We cooked this excellent meal on Thursday night. It may have been about 10 degrees outside, but we braved the winter wind to go to Fish Tales on Court Street. It feels a lot more summery (pun intended) when you have fish cooking in your kitchen. They even give you a complimentary lemon when you buy fish from their store.
First I brushed and then chopped in half some small red potatoes, maybe about 8, and we still had some leftover. I placed them in a small frying pan with some olive oil, sea salt (c’mon, we are eating bass!) and rosemary and pepper.
While those sizzled I filled up a pan with an inch of water and got that boiling quickly with my vegetable steamer inside. I washed some broccoli and added that inside with a little drizzle of olive oil and salt. I put the lid on and reduced the heat so the water was just boiling. An inch of water doesn’t need much heat. Save on gas!
Dan prepared the fish with some olive oil, lemon, and I believe salt and pepper (I have to double check this with him!). He cooked each side for 5 minutes in a big frying pan.

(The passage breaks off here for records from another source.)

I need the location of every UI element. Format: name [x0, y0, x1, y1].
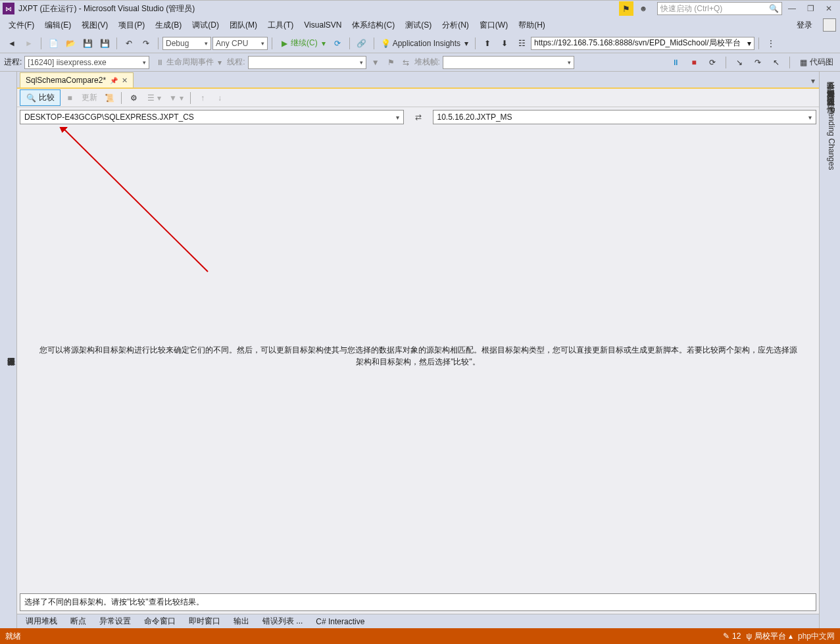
menu-test[interactable]: 测试(S): [401, 18, 436, 33]
save-all-button[interactable]: 💾: [97, 36, 112, 51]
save-button[interactable]: 💾: [80, 36, 95, 51]
minimize-button[interactable]: —: [783, 1, 801, 16]
process-dropdown[interactable]: [16240] iisexpress.exe▾: [24, 56, 149, 69]
quick-launch-placeholder: 快速启动 (Ctrl+Q): [660, 3, 722, 14]
tab-output[interactable]: 输出: [228, 614, 255, 629]
menu-team[interactable]: 团队(M): [225, 18, 262, 33]
result-message: 选择了不同的目标架构。请按"比较"查看比较结果。: [20, 593, 816, 611]
svg-line-0: [63, 128, 208, 272]
menu-tools[interactable]: 工具(T): [263, 18, 298, 33]
nav-forward-button[interactable]: ►: [21, 36, 37, 51]
show-threads-icon[interactable]: ⇆: [400, 55, 412, 70]
chevron-down-icon: ▾: [396, 114, 399, 121]
tab-error-list[interactable]: 错误列表 ...: [257, 614, 309, 629]
title-controls: ⚑ ☻ 快速启动 (Ctrl+Q) 🔍 — ❐ ✕: [619, 1, 837, 16]
pin-icon[interactable]: 📌: [110, 77, 118, 84]
swap-button[interactable]: ⇄: [410, 110, 426, 124]
tab-exceptions[interactable]: 异常设置: [93, 614, 137, 629]
menu-help[interactable]: 帮助(H): [514, 18, 550, 33]
status-ready: 就绪: [5, 631, 21, 642]
diagnostics-tools-tab[interactable]: 诊断工具: [820, 72, 840, 80]
properties-tab[interactable]: 属性: [820, 95, 840, 103]
restart-button[interactable]: ⟳: [704, 55, 720, 70]
tab-command[interactable]: 命令窗口: [138, 614, 182, 629]
prev-diff-button: ↑: [195, 91, 210, 105]
lifecycle-events-button[interactable]: ⏸生命周期事件▾: [152, 55, 224, 70]
refresh-button[interactable]: ⟳: [330, 36, 345, 51]
main-column: SqlSchemaCompare2* 📌 ✕ ▾ 🔍 比较 ■ 更新 📜 ⚙ ☰…: [17, 72, 819, 628]
doc-tab-sqlschemacompare[interactable]: SqlSchemaCompare2* 📌 ✕: [20, 72, 134, 87]
solution-explorer-tab[interactable]: 解决方案资源管理器: [820, 80, 840, 87]
notification-flag-icon[interactable]: ⚑: [619, 1, 633, 16]
schema-compare-toolbar: 🔍 比较 ■ 更新 📜 ⚙ ☰▾ ▼▾ ↑ ↓: [17, 89, 819, 107]
menu-build[interactable]: 生成(B): [151, 18, 186, 33]
avatar-icon[interactable]: [823, 18, 836, 32]
pending-changes-tab[interactable]: Pending Changes: [820, 103, 840, 174]
config-dropdown[interactable]: Debug▾: [162, 37, 211, 50]
menu-visualsvn[interactable]: VisualSVN: [299, 18, 346, 32]
code-map-button[interactable]: ▦代码图: [795, 55, 836, 70]
svn-log-button[interactable]: ☷: [514, 36, 530, 51]
pencil-icon: ✎: [723, 632, 729, 641]
options-button[interactable]: ⚙: [126, 91, 141, 105]
pending-changes-count[interactable]: ✎ 12: [723, 632, 741, 641]
left-dock: 服务器资源管理器: [0, 72, 17, 628]
compare-canvas: 您可以将源架构和目标架构进行比较来确定它们的不同。然后，可以更新目标架构使其与您…: [17, 127, 819, 614]
close-button[interactable]: ✕: [820, 1, 837, 16]
thread-label: 线程:: [227, 57, 245, 68]
redo-button[interactable]: ↷: [138, 36, 154, 51]
menu-window[interactable]: 窗口(W): [475, 18, 512, 33]
stackframe-dropdown[interactable]: ▾: [443, 56, 574, 69]
maximize-button[interactable]: ❐: [802, 1, 819, 16]
process-label: 进程:: [4, 57, 22, 68]
step-into-button[interactable]: ↘: [731, 55, 747, 70]
tab-scroll-icon[interactable]: ▾: [807, 74, 819, 87]
menu-edit[interactable]: 编辑(E): [40, 18, 76, 33]
step-over-button[interactable]: ↷: [750, 55, 766, 70]
feedback-icon[interactable]: ☻: [635, 1, 652, 16]
svn-url-input[interactable]: https://192.168.75.168:8888/svn/EPD_MidS…: [531, 37, 754, 50]
menu-file[interactable]: 文件(F): [4, 18, 39, 33]
nav-back-button[interactable]: ◄: [4, 36, 20, 51]
menu-bar: 文件(F) 编辑(E) 视图(V) 项目(P) 生成(B) 调试(D) 团队(M…: [0, 16, 840, 34]
stop-debug-button[interactable]: ■: [686, 55, 702, 70]
platform-dropdown[interactable]: Any CPU▾: [212, 37, 268, 50]
branch-indicator[interactable]: ψ 局校平台 ▴: [746, 631, 793, 642]
tab-breakpoints[interactable]: 断点: [64, 614, 92, 629]
thread-dropdown[interactable]: ▾: [248, 56, 366, 69]
browser-link-button[interactable]: 🔗: [354, 36, 370, 51]
new-project-button[interactable]: 📄: [45, 36, 61, 51]
close-tab-icon[interactable]: ✕: [122, 76, 128, 85]
tab-csharp-interactive[interactable]: C# Interactive: [310, 615, 370, 628]
step-out-button[interactable]: ↖: [768, 55, 784, 70]
toolbar-overflow-icon[interactable]: ⋮: [763, 36, 779, 51]
stackframe-label: 堆栈帧:: [414, 57, 440, 68]
right-dock: 诊断工具 解决方案资源管理器 团队资源管理器 属性 Pending Change…: [819, 72, 840, 628]
quick-launch-input[interactable]: 快速启动 (Ctrl+Q) 🔍: [657, 2, 782, 15]
open-file-button[interactable]: 📂: [62, 36, 78, 51]
svn-update-button[interactable]: ⬇: [497, 36, 512, 51]
menu-view[interactable]: 视图(V): [77, 18, 112, 33]
status-bar: 就绪 ✎ 12 ψ 局校平台 ▴ php中文网: [0, 628, 840, 644]
filter-icon[interactable]: ▼: [369, 55, 382, 70]
undo-button[interactable]: ↶: [121, 36, 137, 51]
server-explorer-tab[interactable]: 服务器资源管理器: [5, 74, 16, 628]
branch-icon: ψ: [746, 632, 752, 641]
compare-button[interactable]: 🔍 比较: [20, 89, 61, 106]
svn-commit-button[interactable]: ⬆: [480, 36, 495, 51]
menu-debug[interactable]: 调试(D): [187, 18, 224, 33]
menu-analyze[interactable]: 分析(N): [437, 18, 474, 33]
target-db-dropdown[interactable]: 10.5.16.20.JXTP_MS▾: [433, 110, 817, 124]
flag-threads-icon[interactable]: ⚑: [385, 55, 397, 70]
group-button: ☰▾: [143, 91, 164, 105]
app-insights-button[interactable]: 💡Application Insights▾: [378, 36, 471, 51]
tab-immediate[interactable]: 即时窗口: [183, 614, 226, 629]
source-db-dropdown[interactable]: DESKTOP-E43GCGP\SQLEXPRESS.JXPT_CS▾: [20, 110, 404, 124]
continue-button[interactable]: ▶继续(C)▾: [276, 36, 328, 51]
tab-callstack[interactable]: 调用堆栈: [20, 614, 63, 629]
menu-architecture[interactable]: 体系结构(C): [347, 18, 399, 33]
team-explorer-tab[interactable]: 团队资源管理器: [820, 87, 840, 95]
pause-button[interactable]: ⏸: [668, 55, 683, 70]
login-link[interactable]: 登录: [791, 18, 818, 33]
menu-project[interactable]: 项目(P): [114, 18, 149, 33]
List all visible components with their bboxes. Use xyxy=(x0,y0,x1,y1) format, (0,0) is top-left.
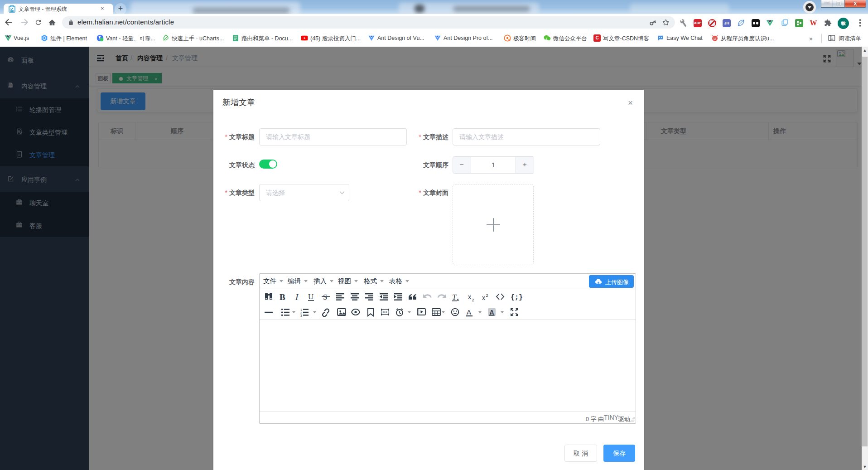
svg-text:A: A xyxy=(490,309,494,316)
svg-text:S: S xyxy=(323,293,327,301)
svg-text:3: 3 xyxy=(300,314,302,317)
svg-text:I: I xyxy=(295,292,299,302)
svg-text:x: x xyxy=(482,294,485,301)
svg-text:2: 2 xyxy=(472,298,474,302)
svg-text:2: 2 xyxy=(486,293,488,298)
svg-text:B: B xyxy=(280,292,285,302)
svg-text:{;}: {;} xyxy=(511,294,523,301)
svg-text:x: x xyxy=(457,297,459,302)
svg-text:U: U xyxy=(308,292,313,301)
svg-text:x: x xyxy=(468,293,471,300)
svg-text:A: A xyxy=(467,308,471,316)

That gave plenty of time for the potatoes to be soft on the inside and crunchy on the outside and for the broccoli to actually break apart when I lifted it from the steamer. I sprinkled some shaved parmesan on top of the broccoli for a little extra somethin’.. It’s smart to have shaved parmesan, especially if you are such a big pasta/pizza fan as I am. It is so much better than grated if you ask me.